Эстер кивнула, и я быстро прикинул в уме:
– В тот год отец был в тюрьме. Вот почему вы не получали денег.
– И они стали приходить вновь, когда он освободился, – сказала Эстер, как будто все вдруг выстроилось в логичную цепочку.
– Да, думаю, так.
– А почему ваш отец, Бенни, подтолкнул вас ко мне сейчас?
Я задавал себе этот вопрос сотни раз. И нашел лишь одно объяснение.
– Он умирал. И пытался сделать так, чтобы с вами все было в порядке и после его ухода.

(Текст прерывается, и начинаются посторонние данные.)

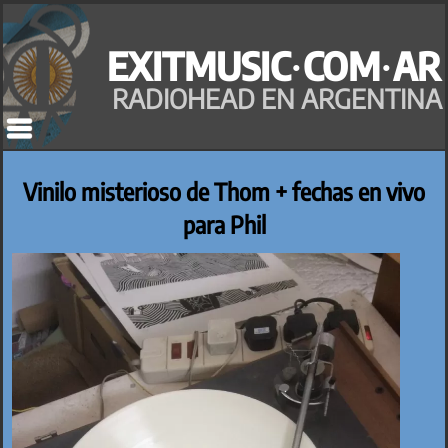
Saltar
al
EXITMUSIC·COM·AR
contenido
RADIOHEAD EN ARGENTINA
Vinilo misterioso de Thom + fechas en vivo
para Phil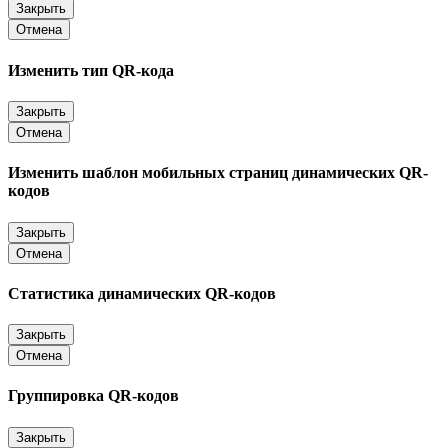
Закрыть
Отмена
Изменить тип QR-кода
Закрыть
Отмена
Изменить шаблон мобильных страниц динамических QR-
кодов
Закрыть
Отмена
Статистика динамических QR-кодов
Закрыть
Отмена
Группировка QR-кодов
Закрыть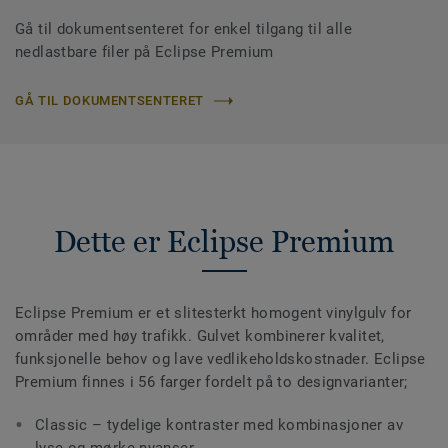
Gå til dokumentsenteret for enkel tilgang til alle
nedlastbare filer på Eclipse Premium
GÅ TIL DOKUMENTSENTERET
Dette er Eclipse Premium
Eclipse Premium er et slitesterkt homogent vinylgulv for
områder med høy trafikk. Gulvet kombinerer kvalitet,
funksjonelle behov og lave vedlikeholdskostnader. Eclipse
Premium finnes i 56 farger fordelt på to designvarianter;
Classic – tydelige kontraster med kombinasjoner av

С восходом солнца Эстер заснула, словно свет ее успокоил. Он успокоил и меня, и мои веки отяжелели. Я включил радио в надежде на то, что оно меня отвлечет, и поймал самый конец новостного репортажа на радиостанции Филадельфии.
Наш недавно избранный, но еще не вступивший в должность президент Джон Ф. Кеннеди избрал на пост министра труда Рудольфа Александера. Александер зарекомендовал себя как ревностный борец за права профсоюзов и числится в окончательном списке на место судьи в Верховном суде. Если стареющий судья Феликс Франкфуртер подаст в отставку, назначение Александера министром труда окажется временным.

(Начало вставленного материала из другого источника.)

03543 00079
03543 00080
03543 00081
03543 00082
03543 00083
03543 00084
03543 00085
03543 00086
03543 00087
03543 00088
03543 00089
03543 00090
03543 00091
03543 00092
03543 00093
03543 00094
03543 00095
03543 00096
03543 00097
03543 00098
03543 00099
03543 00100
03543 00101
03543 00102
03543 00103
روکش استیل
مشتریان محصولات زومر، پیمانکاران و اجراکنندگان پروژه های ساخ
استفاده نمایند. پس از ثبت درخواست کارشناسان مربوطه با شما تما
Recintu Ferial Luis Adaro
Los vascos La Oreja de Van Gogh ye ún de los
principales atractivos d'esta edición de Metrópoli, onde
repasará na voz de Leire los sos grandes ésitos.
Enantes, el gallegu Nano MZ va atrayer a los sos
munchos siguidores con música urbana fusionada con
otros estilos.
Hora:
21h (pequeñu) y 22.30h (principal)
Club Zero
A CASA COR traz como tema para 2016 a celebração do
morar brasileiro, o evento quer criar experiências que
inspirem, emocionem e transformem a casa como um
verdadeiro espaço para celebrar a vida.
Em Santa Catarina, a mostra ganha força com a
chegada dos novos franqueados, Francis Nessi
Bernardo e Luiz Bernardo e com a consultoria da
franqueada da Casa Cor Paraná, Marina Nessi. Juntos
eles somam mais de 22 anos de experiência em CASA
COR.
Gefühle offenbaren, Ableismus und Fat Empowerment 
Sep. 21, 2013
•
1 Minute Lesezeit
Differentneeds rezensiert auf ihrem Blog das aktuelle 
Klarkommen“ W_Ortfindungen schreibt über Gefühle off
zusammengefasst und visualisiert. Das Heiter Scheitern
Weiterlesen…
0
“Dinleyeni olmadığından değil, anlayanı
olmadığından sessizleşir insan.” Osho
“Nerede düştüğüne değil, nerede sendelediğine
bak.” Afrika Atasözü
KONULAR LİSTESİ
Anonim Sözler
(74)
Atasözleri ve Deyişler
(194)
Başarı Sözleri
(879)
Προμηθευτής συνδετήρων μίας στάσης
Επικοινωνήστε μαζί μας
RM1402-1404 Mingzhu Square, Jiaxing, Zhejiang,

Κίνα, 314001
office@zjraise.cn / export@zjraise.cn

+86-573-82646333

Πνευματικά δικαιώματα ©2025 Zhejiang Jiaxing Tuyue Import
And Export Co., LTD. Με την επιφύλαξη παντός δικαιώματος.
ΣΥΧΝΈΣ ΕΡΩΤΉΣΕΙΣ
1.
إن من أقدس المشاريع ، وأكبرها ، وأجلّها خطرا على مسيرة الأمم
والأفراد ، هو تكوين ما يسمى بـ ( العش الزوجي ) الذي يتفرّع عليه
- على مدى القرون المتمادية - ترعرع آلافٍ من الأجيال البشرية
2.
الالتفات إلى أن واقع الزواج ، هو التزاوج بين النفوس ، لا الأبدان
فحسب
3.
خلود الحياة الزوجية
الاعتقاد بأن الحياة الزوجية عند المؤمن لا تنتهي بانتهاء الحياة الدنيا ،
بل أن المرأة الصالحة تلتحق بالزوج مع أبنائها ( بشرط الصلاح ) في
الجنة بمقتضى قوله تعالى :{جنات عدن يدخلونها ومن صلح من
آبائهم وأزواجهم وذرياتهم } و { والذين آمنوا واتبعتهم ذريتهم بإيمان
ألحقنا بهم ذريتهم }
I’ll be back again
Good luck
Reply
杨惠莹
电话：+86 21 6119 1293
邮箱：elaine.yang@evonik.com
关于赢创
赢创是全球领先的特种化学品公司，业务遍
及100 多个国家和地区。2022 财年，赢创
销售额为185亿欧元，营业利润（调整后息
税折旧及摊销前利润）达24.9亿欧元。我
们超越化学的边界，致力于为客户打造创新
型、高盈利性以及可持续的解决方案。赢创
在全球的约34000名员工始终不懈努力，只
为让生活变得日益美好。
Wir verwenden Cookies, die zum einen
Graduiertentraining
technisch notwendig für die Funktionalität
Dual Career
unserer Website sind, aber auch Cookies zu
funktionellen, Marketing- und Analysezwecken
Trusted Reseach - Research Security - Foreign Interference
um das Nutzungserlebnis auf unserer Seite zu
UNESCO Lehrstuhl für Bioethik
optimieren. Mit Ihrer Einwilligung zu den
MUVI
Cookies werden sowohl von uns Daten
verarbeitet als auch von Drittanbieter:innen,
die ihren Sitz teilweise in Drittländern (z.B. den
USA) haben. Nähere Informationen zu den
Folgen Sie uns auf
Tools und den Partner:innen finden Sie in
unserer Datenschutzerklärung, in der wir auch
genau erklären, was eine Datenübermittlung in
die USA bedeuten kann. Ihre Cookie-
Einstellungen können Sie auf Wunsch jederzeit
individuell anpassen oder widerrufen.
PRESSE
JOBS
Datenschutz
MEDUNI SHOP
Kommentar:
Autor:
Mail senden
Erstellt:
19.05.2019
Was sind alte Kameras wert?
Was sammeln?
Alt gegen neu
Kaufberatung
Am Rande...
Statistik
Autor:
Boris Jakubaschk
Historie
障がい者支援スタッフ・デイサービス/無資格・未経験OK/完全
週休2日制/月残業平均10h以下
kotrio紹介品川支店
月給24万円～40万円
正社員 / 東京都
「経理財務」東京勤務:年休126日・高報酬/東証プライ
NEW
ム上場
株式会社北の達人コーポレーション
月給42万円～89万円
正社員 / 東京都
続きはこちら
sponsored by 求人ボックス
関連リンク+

Рудольф Александер проявил себя весьма успешным адвокатом профсоюзов и, будучи не новичком в политике, даже предпринял в 1932 году попытку стать президентом. Однако он не сумел добиться выдвижения своей кандидатуры от партии, отдавшей предпочтение Франклину Рузвельту. Несмотря на то, что эти два человека были непримиримыми соперниками, именно Рузвельт посадил Александера на должность федерального судьи в 1939-м. Рудольф женился на Кэтлин Мортимер, наследнице состояния Мортимеров, и использовал свое возвышение и богатство для защиты прав рабочего человека. Ему 68 – он давно не в расцвете сил, но долгое время является доверенным советником молодого президента и близким другом семьи Кеннеди.
Мою сонливость как рукой сняло. Я выключил радио и следующие несколько часов провел как в тумане. Мне все казалось нереальным. Я действовал в состоянии шока с тех пор, как повстречал Эстер. Потом умер отец, и шок перерос в ужас. Ужас сменился неверием. Неверие – полной дезориентацией. А теперь я достиг той черты, когда уже ничто не могло меня пронять или расстроить.

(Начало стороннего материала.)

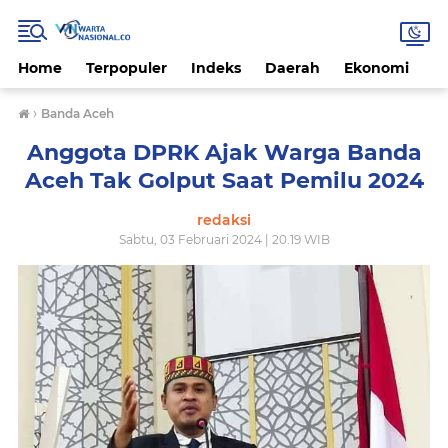
Home
Terpopuler
Indeks
Daerah
Ekonomi
H
›
Banda Aceh
Anggota DPRK Ajak Warga Banda
Aceh Tak Golput Saat Pemilu 2024
redaksi
Sabtu, 03 Februari 2024 | 20.19 WIB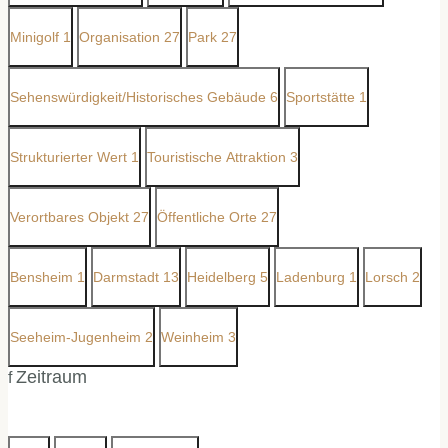
Minigolf
1
Organisation
27
Park
27
Sehenswürdigkeit/Historisches Gebäude
6
Sportstätte
1
Strukturierter Wert
1
Touristische Attraktion
3
Verortbares Objekt
27
Öffentliche Orte
27
Bensheim
1
Darmstadt
13
Heidelberg
5
Ladenburg
1
Lorsch
2
Seeheim-Jugenheim
2
Weinheim
3
Zeitraum
f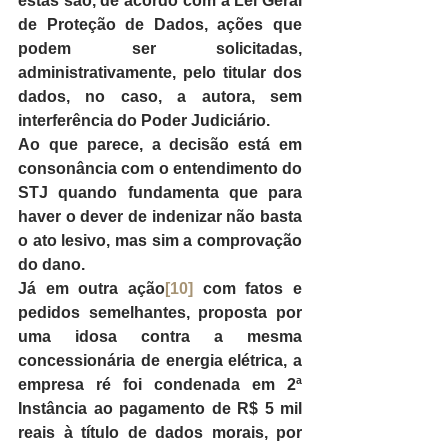
estas são, de acordo com a Lei Geral 
de Proteção de Dados, ações que 
podem ser solicitadas, 
administrativamente, pelo titular dos 
dados, no caso, a autora, sem 
interferência do Poder Judiciário.
Ao que parece, a decisão está em 
consonância com o entendimento do 
STJ quando fundamenta que para 
haver o dever de indenizar não basta 
o ato lesivo, mas sim a comprovação 
do dano.
Já em outra ação
[10]
 com fatos e 
pedidos semelhantes, proposta por 
uma idosa contra a mesma 
concessionária de energia elétrica, a 
empresa ré foi condenada em 2ª 
Instância ao pagamento de R$ 5 mil 
reais à título de dados morais, por 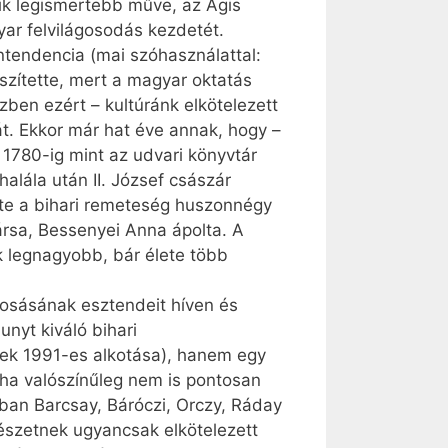
yik legismertebb műve, az Ágis
yar felvilágosodás kezdetét.
ntendencia (mai szóhasználattal:
szítette, mert a magyar oktatás
en ezért – kultúránk elkötelezett
át. Ekkor már hat éve annak, hogy –
l 1780-ig mint az udvari könyvtár
halála után II. József császár
tte a bihari remeteség huszonnégy
ársa, Bessenyei Anna ápolta. A
k legnagyobb, bár élete több
dosásának esztendeit híven és
nyt kiváló bihari
nek 1991-es alkotása), hanem egy
 ha valószínűleg nem is pontosan
ában Barcsay, Báróczi, Orczy, Ráday
tészetnek ugyancsak elkötelezett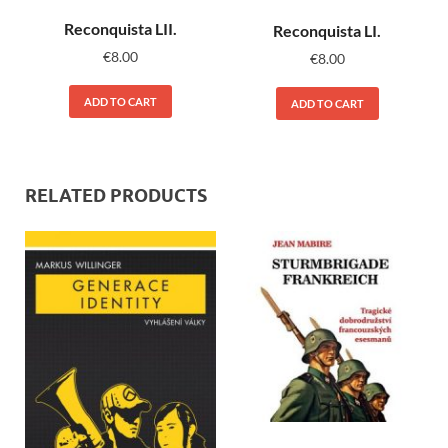
Reconquista LII.
Reconquista LI.
€
8.00
€
8.00
ADD TO CART
ADD TO CART
RELATED PRODUCTS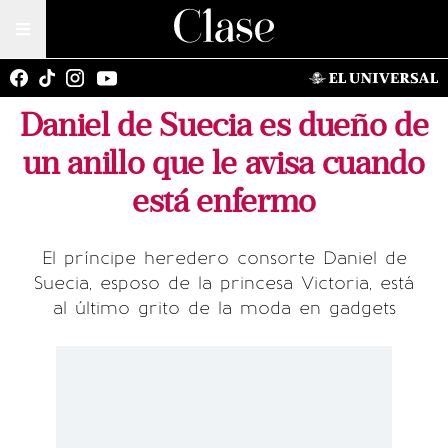
Daniel de Suecia es dueño de
un anillo que le avisa cuando
está enfermo
El príncipe heredero consorte Daniel de
Suecia, esposo de la princesa Victoria, está
al último grito de la moda en gadgets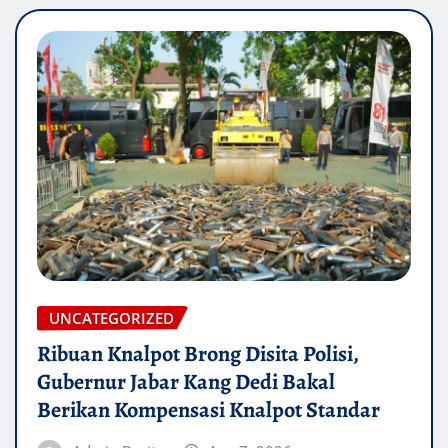
UNCATEGORIZED
Ribuan Knalpot Brong Disita Polisi,
Gubernur Jabar Kang Dedi Bakal
Berikan Kompensasi Knalpot Standar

На полпути между Нью-Йорком и Питтсбургом я съехал с трассы на заправку, залил целый бак, справил нужду и купил по стаканчику кофе всем своим пассажирам. Ребята выпили его с благодарными стонами, размяли ноги и тоже воспользовались удобствами – и все это под любопытные взгляды работников колонки. Возможно, их привлекли музыкальные инструменты, привязанные прямо к крыше автомобиля без багажника или какой-либо другой подставки. А может быть, необычный состав нашей компании: белый парень с четырьмя афроамериканцами. Мы явно выделялись. Осознание этого заставило меня занервничать. Воображение услужливо нарисовало четырех вооруженных бандитов, преследующих нас от самого Гарлема. И когда мы снова уселись в машину, я испытал настоятельную потребность отвлечься. А лучшим способом отвлечься для меня была музыка. Ребята уже не спали. Можно было поработать!